Question: How can a leader get elected, if it doesnt have entries that have been stored on a majority of servers? Doesnt it mean that this candidate is not up-to-date, so shouldnt win an election?

1

There are 1 best solutions below

3
On

A log on a node contains committed and not committed entries. Non committed entries may be on a majority on nodes - but that does not makes them committed.

A candidate asks for votes, followers decided if the log is in a good state be using this rule (from the raft paper):

Raft determines which of two logs is more up-to-date by comparing the index and term of the last entries in the logs. If the logs have last entries with different terms, then the log with the later term is more up-to-date.
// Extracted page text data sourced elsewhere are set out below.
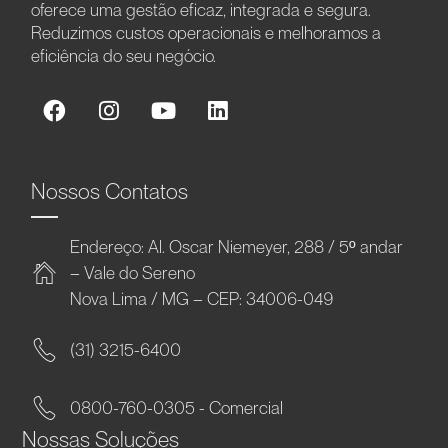
oferece uma gestão eficaz, integrada e segura.
Reduzimos custos operacionais e melhoramos a
eficiência do seu negócio.
Nossos Contatos
Endereço: Al. Oscar Niemeyer, 288 / 5º andar
– Vale do Sereno
Nova Lima / MG – CEP: 34006-049
(31) 3215-6400
0800-760-0305 - Comercial
Nossas Soluções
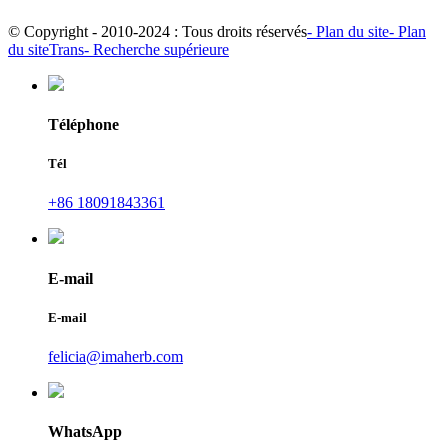
© Copyright - 2010-2024 : Tous droits réservés
- Plan du site
- Plan
du siteTrans
- Recherche supérieure
Téléphone
Tél
+86 18091843361
E-mail
E-mail
felicia@imaherb.com
WhatsApp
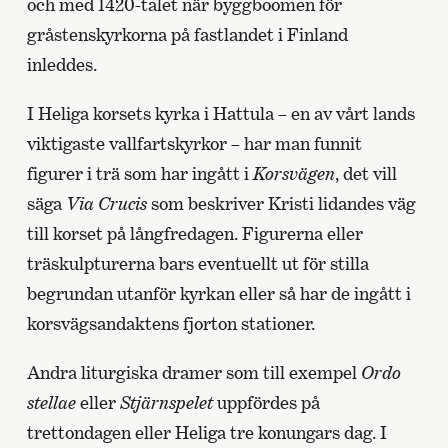
och med 1420-talet när byggboomen för
gråstenskyrkorna på fastlandet i Finland
inleddes.
I Heliga korsets kyrka i Hattula – en av vårt lands
viktigaste vallfartskyrkor – har man funnit
figurer i trä som har ingått i
Korsvägen
, det vill
säga
Via Crucis
som beskriver Kristi lidandes väg
till korset på långfredagen. Figurerna eller
träskulpturerna bars eventuellt ut för stilla
begrundan utanför kyrkan eller så har de ingått i
korsvägsandaktens fjorton stationer.
Andra liturgiska dramer som till exempel
Ordo
stellae
eller
Stjärnspelet
uppfördes på
trettondagen eller Heliga tre konungars dag. I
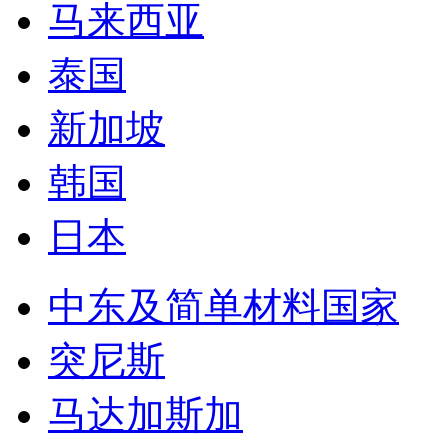
马来西亚
泰国
新加坡
韩国
日本
中东及简单材料国家
突尼斯
马达加斯加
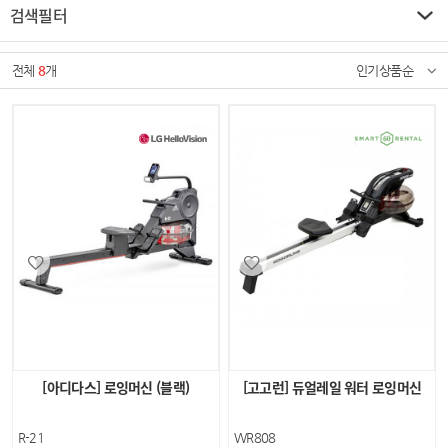
검색필터
전체
8
개
인기상품순
[아디다스] 로잉머신 (블랙)
[고고런] 듀얼레일 워터 로잉머신
R-21
WR808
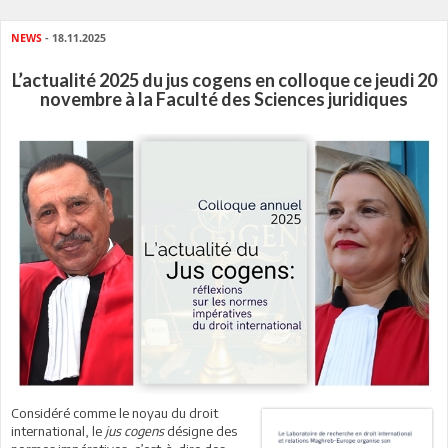
NEWS
- 18.11.2025
L’actualité 2025 du jus cogens en colloque ce jeudi 20
novembre à la Faculté des Sciences juridiques
Considéré comme le noyau du droit
international, le
jus cogens
désigne des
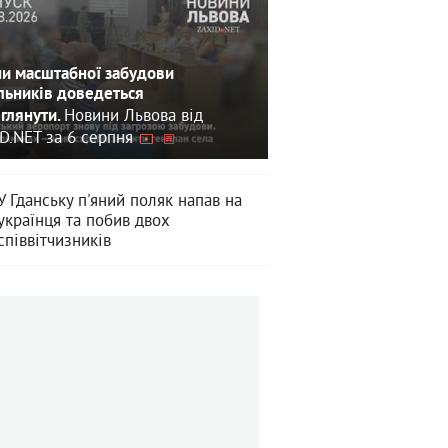
и масштабної забудови
льників доведеться
Новини Львова від
глянути.
D.NET за 6 серпня
У Гданську п'яний поляк напав на
українця та побив двох
співвітчизників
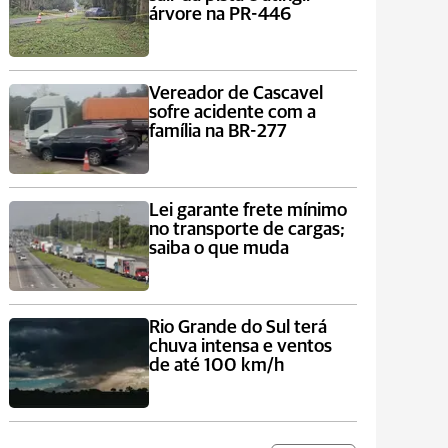
árvore na PR-446
Vereador de Cascavel
sofre acidente com a
família na BR-277
Lei garante frete mínimo
no transporte de cargas;
saiba o que muda
Rio Grande do Sul terá
chuva intensa e ventos
de até 100 km/h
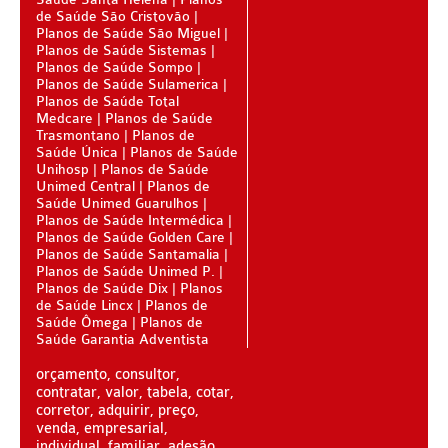
de Saúde São Cristovão
Planos de Saúde São Miguel
PLANO DE SAÚDE CAIXA
Planos de Saúde Sistemas
Planos de Saúde Sompo
PLANO DE SAÚDE CLASSES AACL
Planos de Saúde Sulamerica
Planos de Saúde Total
PLANO DE SAÚDE CUIDAR ME
Medcare
Planos de Saúde
Trasmontano
Planos de
PLANO DE SAÚDE DIX
Saúde Única
Planos de Saúde
Unihosp
Planos de Saúde
PLANO DE SAÚDE GARANTIA GS SAÚDE
Unimed Central
Planos de
Saúde Unimed Guarulhos
PLANO DE SAÚDE GARANTIA ADVENTISTA
Planos de Saúde Intermédica
Planos de Saúde Golden Care
Planos de Saúde Santamalia
PLANO DE SAÚDE GOLDEN CARE
Planos de Saúde Unimed P.
Planos de Saúde Dix
Planos
PLANO DE SAÚDE GOLDEN CROSS
de Saúde Lincx
Planos de
Saúde Ômega
Planos de
PLANO DE SAÚDE GNDI
Saúde Garantia Adventista
PLANO DE SAÚDE KIPP
orçamento, consultor,
contratar, valor, tabela, cotar,
PLANO DE SAÚDE INTERMÉDICA
corretor, adquirir, preço,
venda, empresarial,
PLANO DE SAÚDE GREENLINE
individual, familiar, adesão,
If the logs end with the same term, then whichever log is longer is more up-to-date.

In addition to:

If an existing entry conflicts with a new one (same index but different terms), delete the existing entry and all that follow it

And:

Raft never commits log entries from previous terms by counting replicas. Only log entries from the leader’s current term are committed by counting replicas; once an entry from the current term has been committed in this way, then all prior entries are committed indirectly

This situation happens when a leader sends messages to a majority of nodes and fails before collecting confirmations.
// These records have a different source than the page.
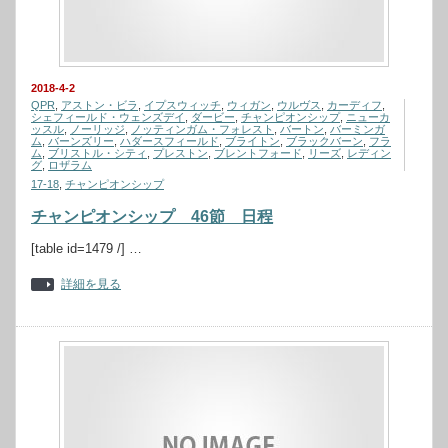
2018-4-2
QPR
,
アストン・ビラ
,
イプスウィッチ
,
ウィガン
,
ウルヴス
,
カーディフ
,
シェフィールド・ウェンズデイ
,
ダービー
,
チャンピオンシップ
,
ニューカ
ッスル
,
ノーリッジ
,
ノッティンガム・フォレスト
,
バートン
,
バーミンガ
ム
,
バーンズリー
,
ハダースフィールド
,
ブライトン
,
ブラックバーン
,
フラ
ム
,
ブリストル・シティ
,
プレストン
,
ブレントフォード
,
リーズ
,
レディン
グ
,
ロザラム
17-18
,
チャンピオンシップ
チャンピオンシップ 46節 日程
[table id=1479 /] …
詳細を見る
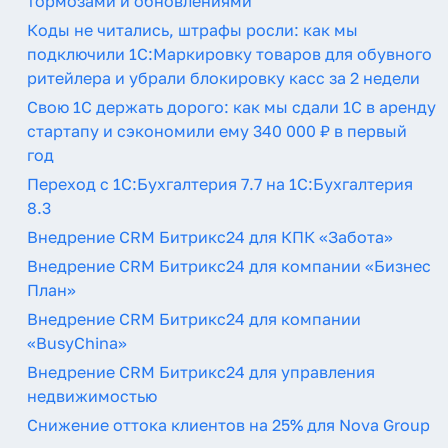
тормозами и обновлениями
Коды не читались, штрафы росли: как мы
подключили 1С:Маркировку товаров для обувного
ритейлера и убрали блокировку касс за 2 недели
Свою 1С держать дорого: как мы сдали 1С в аренду
стартапу и сэкономили ему 340 000 ₽ в первый
год
Переход с 1С:Бухгалтерия 7.7 на 1С:Бухгалтерия
8.3
Внедрение CRM Битрикс24 для КПК «Забота»
Внедрение CRM Битрикс24 для компании «Бизнес
План»
Внедрение CRM Битрикс24 для компании
«BusyChina»
Внедрение CRM Битрикс24 для управления
недвижимостью
Снижение оттока клиентов на 25% для Nova Group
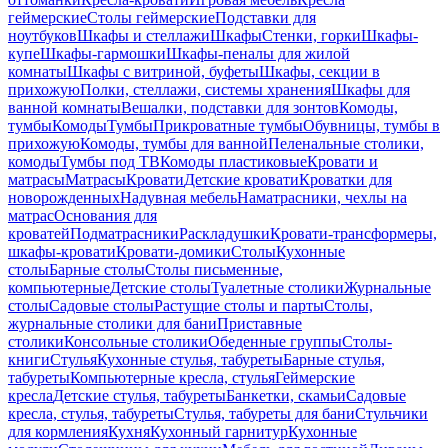
геймерские
Столы геймерские
Подставки для
ноутбуков
Шкафы и стеллажи
Шкафы
Стенки, горки
Шкафы-
купе
Шкафы-гармошки
Шкафы-пеналы для жилой
комнаты
Шкафы с витриной, буфеты
Шкафы, секции в
прихожую
Полки, стеллажи, системы хранения
Шкафы для
ванной комнаты
Вешалки, подставки для зонтов
Комоды,
тумбы
Комоды
Тумбы
Прикроватные тумбы
Обувницы, тумбы в
прихожую
Комоды, тумбы для ванной
Пеленальные столики,
комоды
Тумбы под ТВ
Комоды пластиковые
Кровати и
матрасы
Матрасы
Кровати
Детские кровати
Кроватки для
новорожденных
Надувная мебель
Наматрасники, чехлы на
матрас
Основания для
кроватей
Подматрасники
Раскладушки
Кровати-трансформеры,
шкафы-кровати
Кровати-домики
Столы
Кухонные
столы
Барные столы
Столы письменные,
компьютерные
Детские столы
Туалетные столики
Журнальные
столы
Садовые столы
Растущие столы и парты
Столы,
журнальные столики для бани
Приставные
столики
Консольные столики
Обеденные группы
Столы-
книги
Стулья
Кухонные стулья, табуреты
Барные стулья,
табуреты
Компьютерные кресла, стулья
Геймерские
кресла
Детские стулья, табуреты
Банкетки, скамьи
Садовые
кресла, стулья, табуреты
Стулья, табуреты для бани
Стульчики
для кормления
Кухня
Кухонный гарнитур
Кухонные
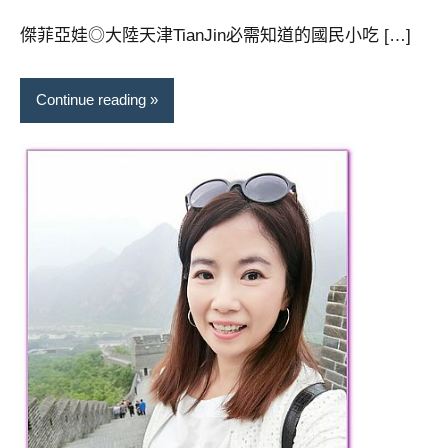
芳
comments
傑菲亞娃◎大陸天津TianJin必需知道的國民小吃 […]
Continue reading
Edit: forgot to mention, here is how a leader decides on commit index

If there exists an N such that N > commitIndex, a majority of matchIndex[i] ≥ N, and log[N].term == currentTerm: set commitIndex = N

Key item here is the check if the term is the currentTerm, which is owned by this leader. So if the leader crashes, a new one won't be able to declare an entry committed till that new leader appends an entry for its new term.

Edit: from two comments

a) Stored is not committed. A committed entry is the one, which a node may apply to its state machine. This may happen only when a leader gets a record sent to majority for a term owned by that leader. When this happens, all other stored-but-not-committed entries are considered committed as well and those are applied to state machines as well. You touched the importance of stored vs committed in the other question about Figure 8 from Raft paper: a record may be stored on majority of nodes due to a combination of re-elections, and that record is not considered committed and may be overridden.

b) Commenting inline:

I understand stored means that log entry has been copied in the log, but committed means the leader has to know that log entry has been replicated to quorum [yes, plus if it knows an entry is committed, all previous entries are now committed as well]. For a previous leader, log entry got committed as soon as replication quorum was achieved [as soon as a quorum is achieved for a new entry with a term owned by the new leader]. This will be known to follower or next leader in next AppendEntries call [on an appendEntries call with a new entry with leader's term, that will move committed index on the leader, and then on followers]. Previous leader could crash in between. On previous leaders crash, in next term a candidate can be leader only if it had those log entries stored [leader may replicate entries to a minority and crash, nodes in that minority won't vote for a node without those entries initially. Another leader may emerge as there are enough nodes without those entries. The new leader would have greater term and may accept a command from a customer, which would put an entry in leaders log wit leaders term. Now if reelection happens, the same leader would be voted by all nodes as this new leaders log has an entry with greatest term, which makes that log more recent], which it may not know are committed from its perspective. Please tell me what is the correct understanding.